Code review turned a 3x speedup into 8.9x (off-heap HdrHistogram in QuestDB)

Javier RamirezFast Data Advocate

3 days ago

Tags:

engineering performance code review java off-heap

QuestDB is the open-source time-series database for demanding workloads—from trading floors to mission control. It delivers ultra-low latency, high ingestion throughput, and a multi-tier storage engine. Native support for Parquet and SQL keeps your data portable, AI-ready—no vendor lock-in.

Community contributions to QuestDB are some of my favourite things to read as a developer advocate. They tend to be opinionated, they often poke at corners of the engine that the core team has been meaning to revisit for a while, and the back-and-forth on the PR is usually where the most interesting engineering happens.

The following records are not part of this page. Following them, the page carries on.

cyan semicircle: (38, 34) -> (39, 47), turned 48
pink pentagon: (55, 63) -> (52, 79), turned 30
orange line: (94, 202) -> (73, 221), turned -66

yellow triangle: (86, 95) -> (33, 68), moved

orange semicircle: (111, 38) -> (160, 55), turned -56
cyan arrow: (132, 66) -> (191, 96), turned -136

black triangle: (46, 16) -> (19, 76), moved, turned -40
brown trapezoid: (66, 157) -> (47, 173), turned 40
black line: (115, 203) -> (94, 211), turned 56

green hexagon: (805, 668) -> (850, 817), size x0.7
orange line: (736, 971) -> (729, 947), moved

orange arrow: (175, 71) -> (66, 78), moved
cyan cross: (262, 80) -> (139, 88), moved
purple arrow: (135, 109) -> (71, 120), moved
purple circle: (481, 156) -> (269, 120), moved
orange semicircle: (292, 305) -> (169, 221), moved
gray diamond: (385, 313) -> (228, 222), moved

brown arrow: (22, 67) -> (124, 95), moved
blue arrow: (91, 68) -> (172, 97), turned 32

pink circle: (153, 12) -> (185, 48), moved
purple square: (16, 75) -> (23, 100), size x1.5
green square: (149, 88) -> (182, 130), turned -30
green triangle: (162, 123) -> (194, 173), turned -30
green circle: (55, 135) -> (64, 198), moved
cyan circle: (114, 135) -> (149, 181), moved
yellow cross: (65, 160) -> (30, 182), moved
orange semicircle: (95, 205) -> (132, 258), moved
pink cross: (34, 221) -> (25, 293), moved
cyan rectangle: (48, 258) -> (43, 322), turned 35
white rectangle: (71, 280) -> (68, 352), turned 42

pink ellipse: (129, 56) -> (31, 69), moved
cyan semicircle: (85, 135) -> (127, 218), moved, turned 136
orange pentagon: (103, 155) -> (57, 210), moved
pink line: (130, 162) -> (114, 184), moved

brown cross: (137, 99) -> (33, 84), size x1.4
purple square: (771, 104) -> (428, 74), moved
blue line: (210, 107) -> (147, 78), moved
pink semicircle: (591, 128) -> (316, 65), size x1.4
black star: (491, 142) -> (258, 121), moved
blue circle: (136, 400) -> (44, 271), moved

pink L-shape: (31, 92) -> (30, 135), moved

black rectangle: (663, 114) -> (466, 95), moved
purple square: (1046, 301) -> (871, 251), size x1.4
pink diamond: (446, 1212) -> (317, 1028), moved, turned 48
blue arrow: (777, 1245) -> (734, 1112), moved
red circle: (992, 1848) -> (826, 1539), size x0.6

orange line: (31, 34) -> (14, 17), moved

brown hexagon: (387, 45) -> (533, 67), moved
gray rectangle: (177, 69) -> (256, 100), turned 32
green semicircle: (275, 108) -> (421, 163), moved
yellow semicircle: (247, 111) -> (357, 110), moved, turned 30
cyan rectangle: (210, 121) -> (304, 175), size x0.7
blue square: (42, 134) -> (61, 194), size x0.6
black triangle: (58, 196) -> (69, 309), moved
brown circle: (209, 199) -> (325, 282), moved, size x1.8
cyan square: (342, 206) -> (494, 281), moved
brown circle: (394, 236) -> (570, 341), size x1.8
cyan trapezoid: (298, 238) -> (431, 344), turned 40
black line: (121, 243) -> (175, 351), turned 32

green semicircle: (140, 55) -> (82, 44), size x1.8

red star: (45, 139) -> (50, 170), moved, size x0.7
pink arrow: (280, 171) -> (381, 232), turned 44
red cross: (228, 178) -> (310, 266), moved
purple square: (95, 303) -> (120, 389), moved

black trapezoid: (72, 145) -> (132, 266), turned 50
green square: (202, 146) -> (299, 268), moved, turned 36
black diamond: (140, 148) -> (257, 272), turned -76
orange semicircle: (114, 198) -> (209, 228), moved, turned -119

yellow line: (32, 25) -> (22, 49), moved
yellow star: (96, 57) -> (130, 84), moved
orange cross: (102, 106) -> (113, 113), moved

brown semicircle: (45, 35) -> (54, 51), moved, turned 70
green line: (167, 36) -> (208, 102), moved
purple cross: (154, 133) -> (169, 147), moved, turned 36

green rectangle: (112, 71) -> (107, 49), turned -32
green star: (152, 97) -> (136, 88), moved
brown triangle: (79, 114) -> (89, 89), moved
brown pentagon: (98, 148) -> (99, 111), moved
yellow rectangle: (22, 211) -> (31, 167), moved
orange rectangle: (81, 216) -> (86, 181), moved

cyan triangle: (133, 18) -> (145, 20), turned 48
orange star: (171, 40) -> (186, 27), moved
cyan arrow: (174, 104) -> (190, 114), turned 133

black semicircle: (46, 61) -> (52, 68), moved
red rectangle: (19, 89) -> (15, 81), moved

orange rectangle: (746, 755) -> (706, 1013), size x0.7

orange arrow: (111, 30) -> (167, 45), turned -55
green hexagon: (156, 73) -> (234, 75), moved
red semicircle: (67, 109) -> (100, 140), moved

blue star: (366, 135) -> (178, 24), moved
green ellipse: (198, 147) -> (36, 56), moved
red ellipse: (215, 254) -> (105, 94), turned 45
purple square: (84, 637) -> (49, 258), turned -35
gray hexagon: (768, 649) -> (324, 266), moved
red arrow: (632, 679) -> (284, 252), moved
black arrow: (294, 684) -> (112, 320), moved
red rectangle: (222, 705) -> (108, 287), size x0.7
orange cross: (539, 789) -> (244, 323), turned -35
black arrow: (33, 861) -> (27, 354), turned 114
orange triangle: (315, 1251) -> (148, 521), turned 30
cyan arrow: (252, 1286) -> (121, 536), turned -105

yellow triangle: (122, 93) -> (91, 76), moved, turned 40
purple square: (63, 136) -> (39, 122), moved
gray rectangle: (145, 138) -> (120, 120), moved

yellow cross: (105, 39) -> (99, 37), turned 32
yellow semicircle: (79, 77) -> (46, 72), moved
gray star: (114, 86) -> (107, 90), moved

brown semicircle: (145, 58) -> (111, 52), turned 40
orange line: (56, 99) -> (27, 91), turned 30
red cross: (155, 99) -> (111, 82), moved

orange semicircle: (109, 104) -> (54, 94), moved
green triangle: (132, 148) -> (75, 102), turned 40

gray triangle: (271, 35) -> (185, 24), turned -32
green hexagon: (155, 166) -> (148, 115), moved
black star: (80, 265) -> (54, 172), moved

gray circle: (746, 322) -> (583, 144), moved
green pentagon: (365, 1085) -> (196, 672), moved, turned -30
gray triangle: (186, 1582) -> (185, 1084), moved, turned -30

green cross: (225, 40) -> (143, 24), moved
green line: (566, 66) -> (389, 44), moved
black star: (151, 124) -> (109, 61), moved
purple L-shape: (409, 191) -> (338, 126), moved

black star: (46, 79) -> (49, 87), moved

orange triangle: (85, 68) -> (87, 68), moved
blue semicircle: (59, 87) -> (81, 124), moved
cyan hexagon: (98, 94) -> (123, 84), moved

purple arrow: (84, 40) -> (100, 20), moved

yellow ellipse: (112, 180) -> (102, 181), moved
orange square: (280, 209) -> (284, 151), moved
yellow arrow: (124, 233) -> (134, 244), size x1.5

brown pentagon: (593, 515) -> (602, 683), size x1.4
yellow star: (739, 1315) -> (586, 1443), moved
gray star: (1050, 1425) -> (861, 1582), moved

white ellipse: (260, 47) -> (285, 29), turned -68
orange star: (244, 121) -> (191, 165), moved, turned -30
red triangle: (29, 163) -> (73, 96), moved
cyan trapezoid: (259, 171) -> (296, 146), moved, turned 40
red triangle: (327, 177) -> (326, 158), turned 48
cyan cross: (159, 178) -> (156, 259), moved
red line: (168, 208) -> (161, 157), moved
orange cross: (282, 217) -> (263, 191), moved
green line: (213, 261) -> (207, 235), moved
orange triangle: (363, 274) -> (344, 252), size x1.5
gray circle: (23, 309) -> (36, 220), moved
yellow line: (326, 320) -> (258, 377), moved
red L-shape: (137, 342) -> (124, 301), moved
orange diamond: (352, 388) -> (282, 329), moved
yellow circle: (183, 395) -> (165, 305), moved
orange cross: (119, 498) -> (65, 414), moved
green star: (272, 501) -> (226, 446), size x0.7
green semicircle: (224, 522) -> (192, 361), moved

A recent pull request is a great example. It takes on a hard problem: rewriting QuestDB's HdrHistogram integration as an off-heap, flyweight class so that approx_percentile() can scale across worker threads without paying GC or allocator costs on the data path. The first benchmark showed a 3x parallel speedup but a single-threaded regression; after one review pass, the regression was gone and the parallel number hit 8.9x.

HdrHistogram, created by Gil Tene, is a well-known histogram library that gives bounded relative error across the full value range. It works well, but the reference implementation and QuestDB's integration both live on the JVM heap. In a database that goes to some lengths to keep hot data structures off-heap, that sticks out. And HdrHistogram is not just a counts array: it carries configuration (lowestDiscernibleValue, numberOfSignificantValueDigits), derived bucket geometry, and a fair amount of floating point math used to map values to bucket indices. Porting all of that to off-heap, flyweight form, while preserving exact parity with the original on-heap implementation across an extensive test suite, takes serious effort. Big kudos to Mircea Cadariu for taking it on.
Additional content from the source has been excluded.